Task requirements: Copy each line of the data below in which the word "Kodeksu" can be found.
=-=-=
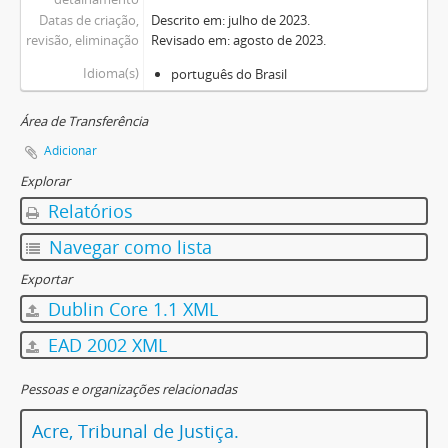
Datas de criação,
Descrito em: julho de 2023.
revisão, eliminação
Revisado em: agosto de 2023.
Idioma(s)
português do Brasil
Área de Transferência
Adicionar
Explorar
Relatórios
Navegar como lista
Exportar
Dublin Core 1.1 XML
EAD 2002 XML
Pessoas e organizações relacionadas
Acre, Tribunal de Justiça.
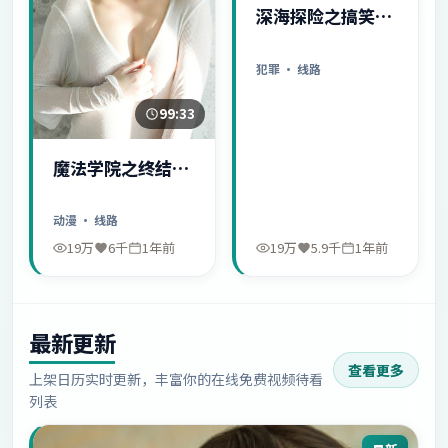
深海探险之搞笑日
常
犯罪
· 线路
99:33
魔法学院之终结序
幕
动漫
· 线路
19万
6千
1年前
19万
5.9千
1年前
最新更新
查看更多
上架日历实时更新，丰富你的在线免费视频待看
列表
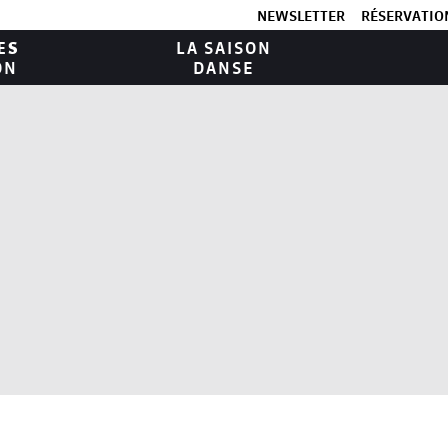
NEWSLETTER
RÉSERVATION
ES
LA SAISON
ON
DANSE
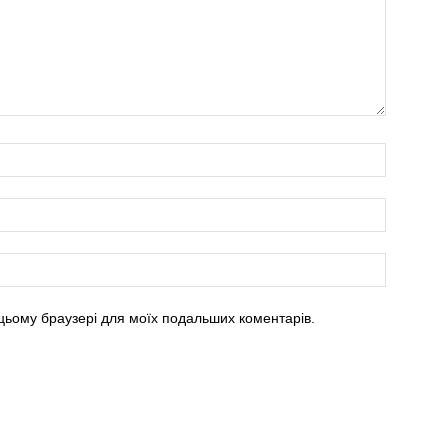
в цьому браузері для моїх подальших коментарів.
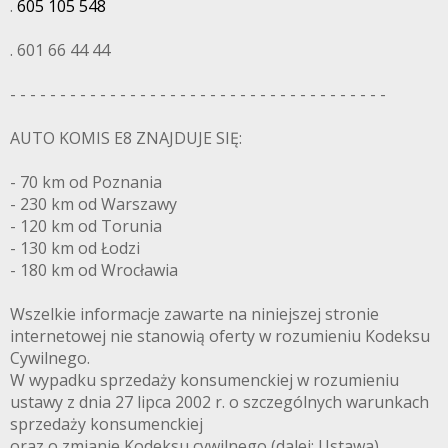
.
605 105 548
. 601 66 44 44
- - - - - - - - - - - - - - - - - - - - - - - - - - - - - - - - - - - - - -
AUTO KOMIS E8 ZNAJDUJE SIĘ:
- 70 km od Poznania
- 230 km od Warszawy
- 120 km od Torunia
- 130 km od Łodzi
- 180 km od Wrocławia
Wszelkie informacje zawarte na niniejszej stronie
internetowej nie stanowią oferty w rozumieniu Kodeksu
Cywilnego.
W wypadku sprzedaży konsumenckiej w rozumieniu
ustawy z dnia 27 lipca 2002 r. o szczególnych warunkach
sprzedaży konsumenckiej
oraz o zmianie Kodeksu cywilnego (dalej: Ustawa),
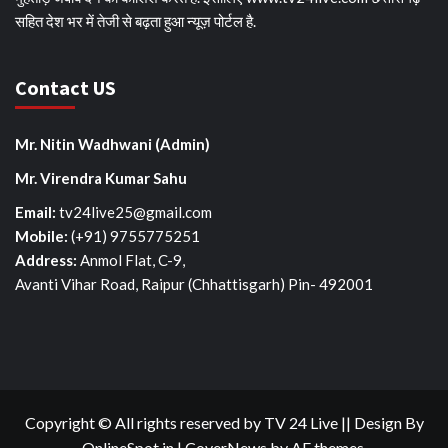
सहित देश भर में तेजी से बढ़ता हुआ न्यूज़ पोर्टल है.
Contact US
Mr. Nitin Wadhwani (Admin)
Mr. Virendra Kumar Sahu
Email:
tv24live25@gmail.com
Mobile: ‪
(+91) 9755775251‬
Address:
Anmol Flat, C-9,
Avanti Vihar Road, Raipur (Chhattisgarh) Pin- 492001
Copyright © All rights reserved by TV 24 Live || Design By
OnlineSpot.in
|
CoverNews
by AF themes.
=-=-=
Reply:
internetowej nie stanowią oferty w rozumieniu Kodeksu
oraz o zmianie Kodeksu cywilnego (dalej: Ustawa),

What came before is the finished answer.